1. Partner appropriately. Just because a luxury brand exists doesn’t mean it has the right wealthy clientele (or wealthy clientele, period). Drill down into the customer demographics to see if the client base is complementary to yours. Some data is available via research firms, either for free or for a fee. Research by Wealth-X, widely considered the leader in providing intelligence on ultra-high-net-worth consumers, regularly shows that art and private aviation are the only two annual expenditures that outrank yachting, for example.
Whatever brand and luxury industry you ultimately select, it’s just as vital to make sure there’s more than a customerlist exchange. The partnership should focus on image enhancement (for both of you), and the marketing styles of both teams should be similar. Furthermore, your teams should work together to outline the promotional strategies, set the budgets, and assign responsibilities.
2. Consider seemingly out-of-the-box marketing. Did you know that on any given autumn weekend across the country, several hundred private jets take ultra-wealthy people and their families to their alma maters for football games? And did you know that these numbers rival those of Art Basel? These rae the findings of Doug Gollan, a business consultant who has more than two decades’ worth of experience marketing to ultra-high-net-worth individuals. (Among other things, Gollan co-founded Elite Traveler magazine.) Consider, too, that NetJets’ own data reveals that the Kentucky Derby puts more of its planes in the air than the Monaco Grand Prix does. With figures like these, outwardly odd events aren’t so odd for staging a meet-and-greet or other campaign after all.
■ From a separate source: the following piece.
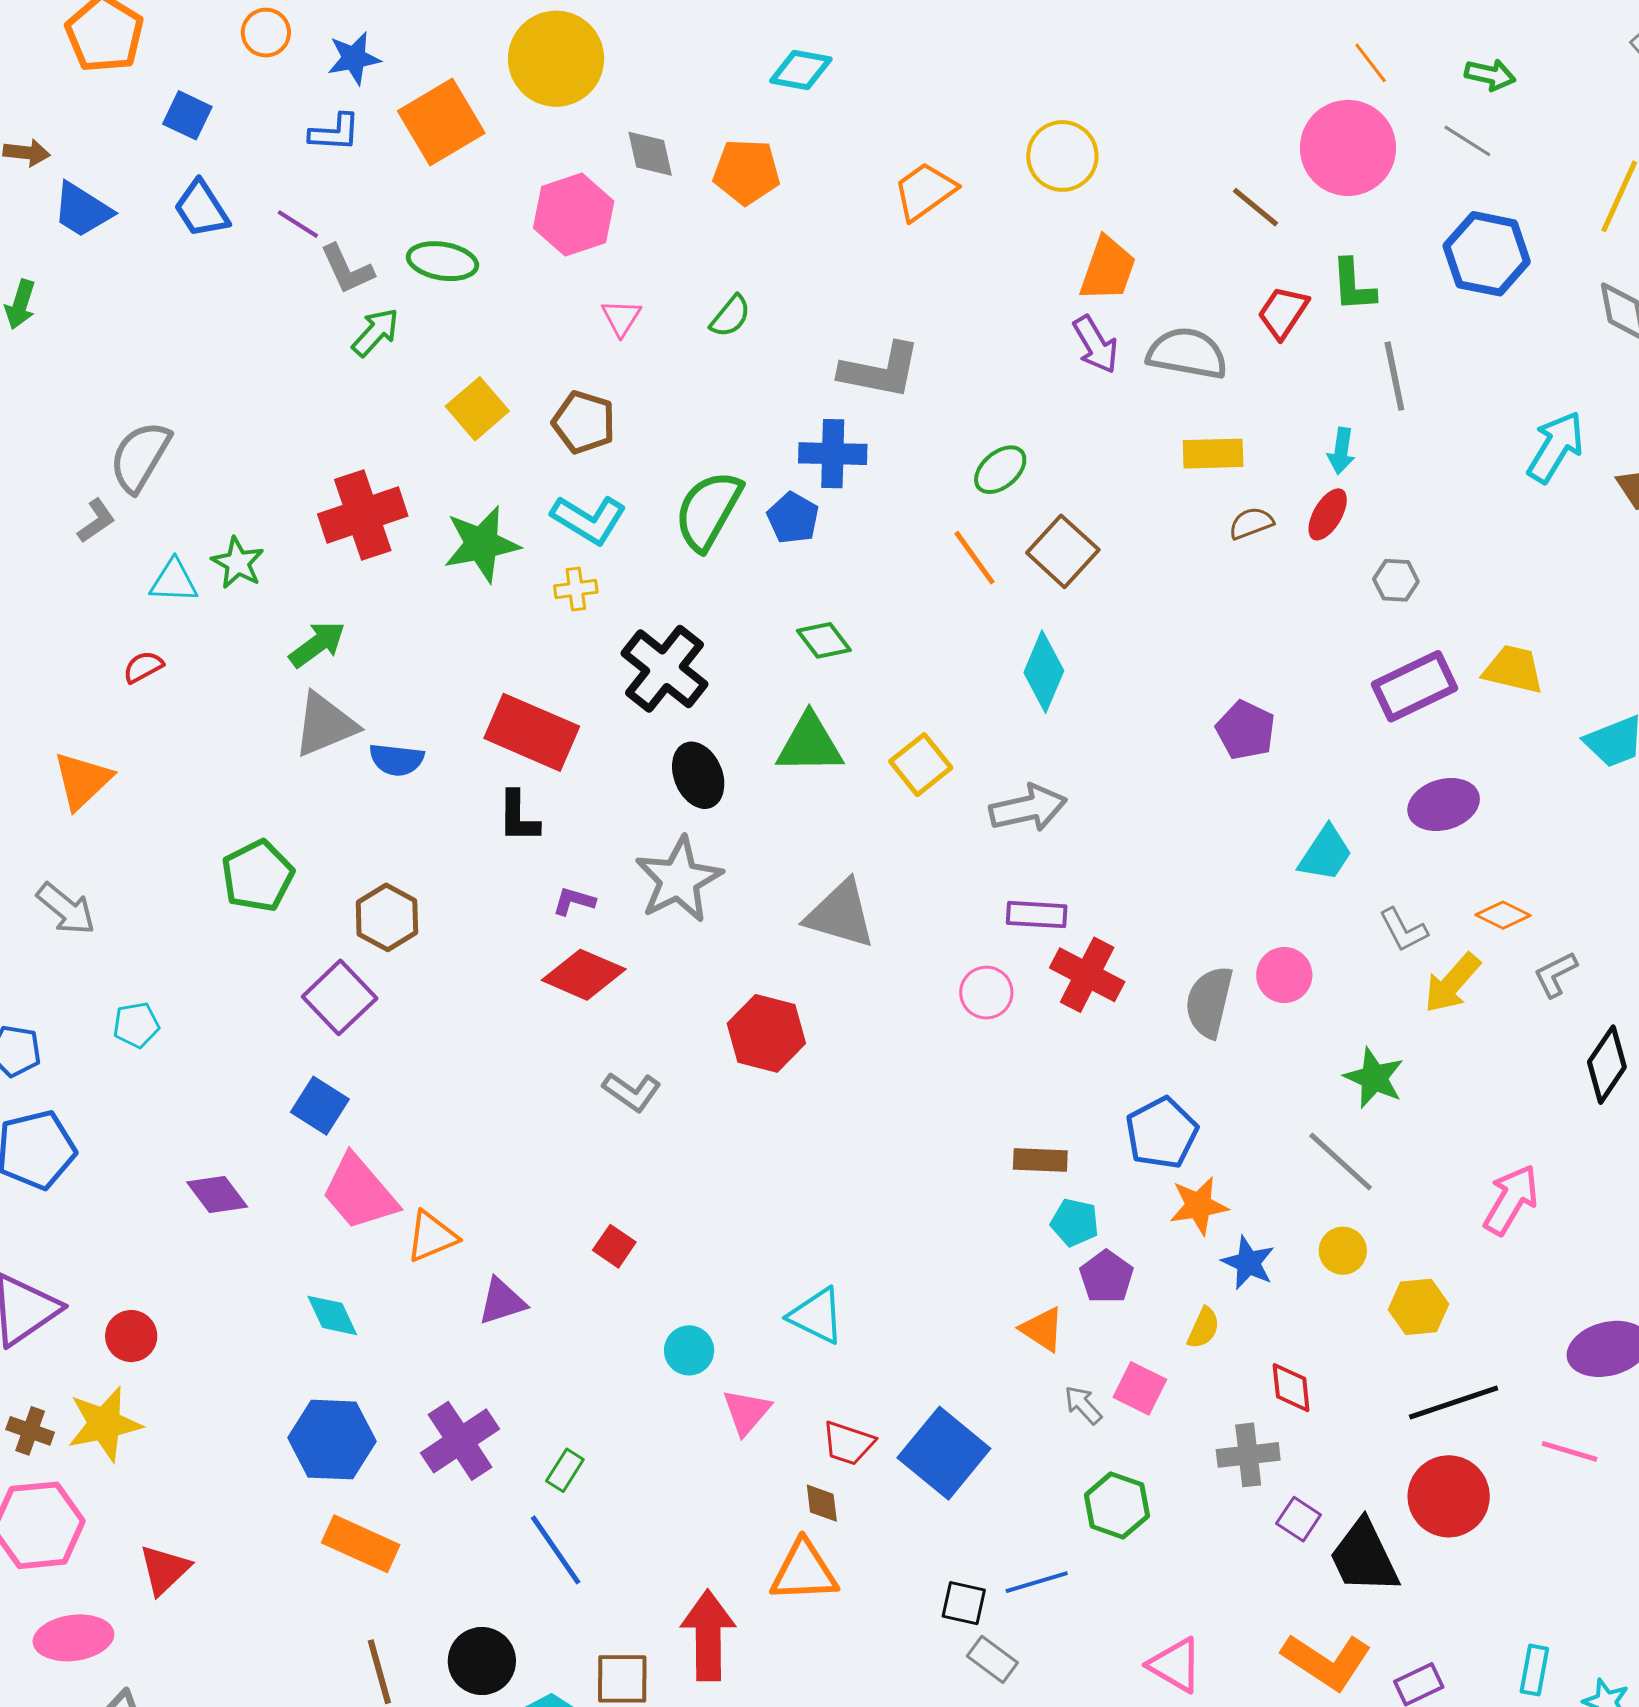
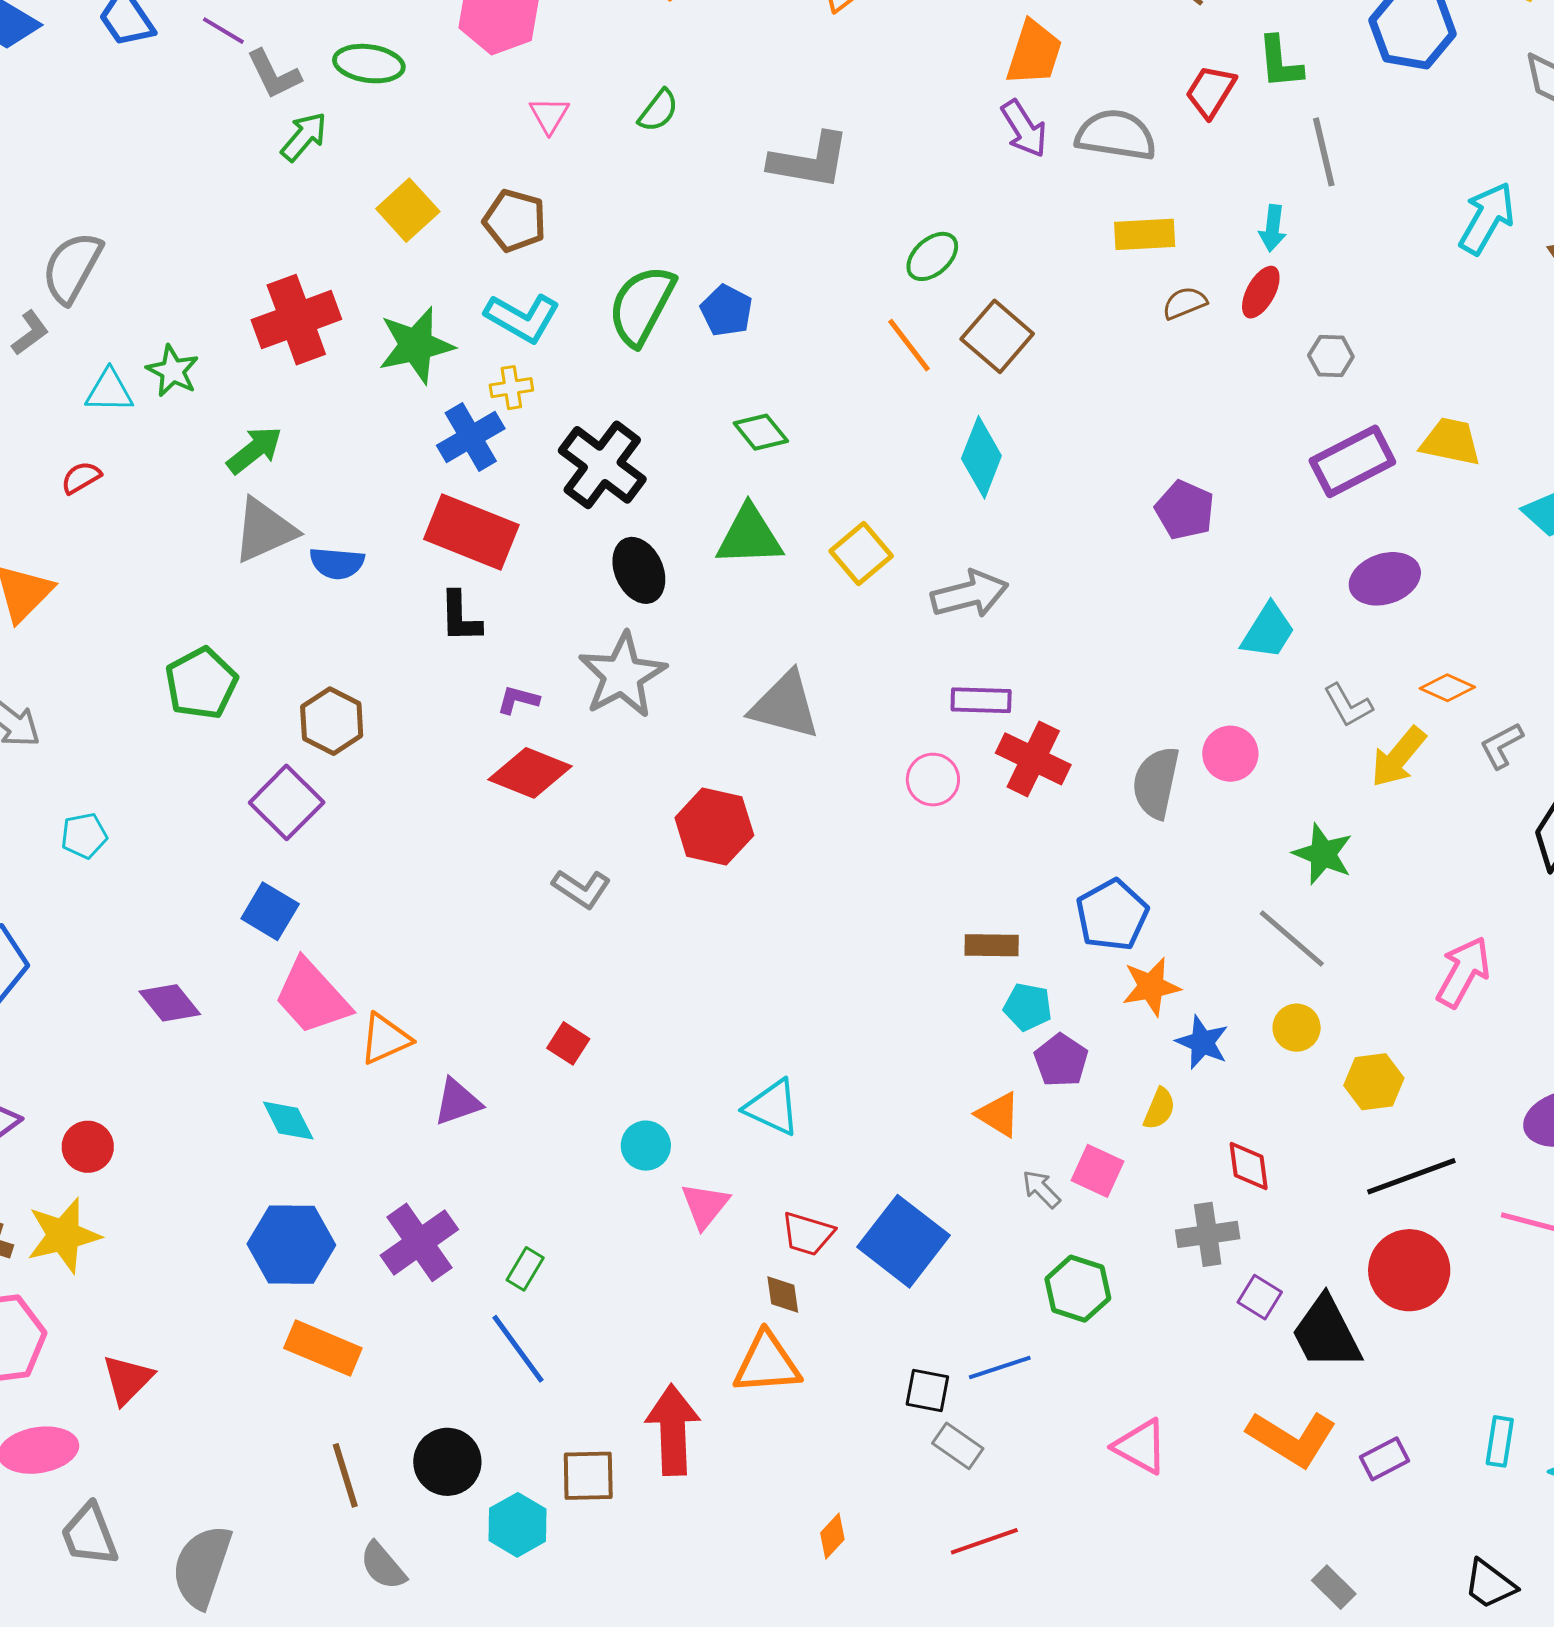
blue cross: (833, 454) -> (471, 437), moved, turned -30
3. Create a strategic alliance with a private concierge. Private concierges have virtual Rolodexes filled with qualified potential customers, whether directly or via family offices. They excel at arranging intimate events where companies like yours get one-on-one access to these people. Imagine, too, the pleasure your clients will get in meeting the private concierge, who can arrange meet-and-greets with their favorite celebrity or sports star, or other tailored experiences.
4. Don’t forget your current customers. So often we overlook the simplest solution in our efforts to expand our businesses. You may have already gained new customers thanks to your current happy clients. If you’ve previously asked for referrals, ask again; if you’ve never asked, what are you waiting for?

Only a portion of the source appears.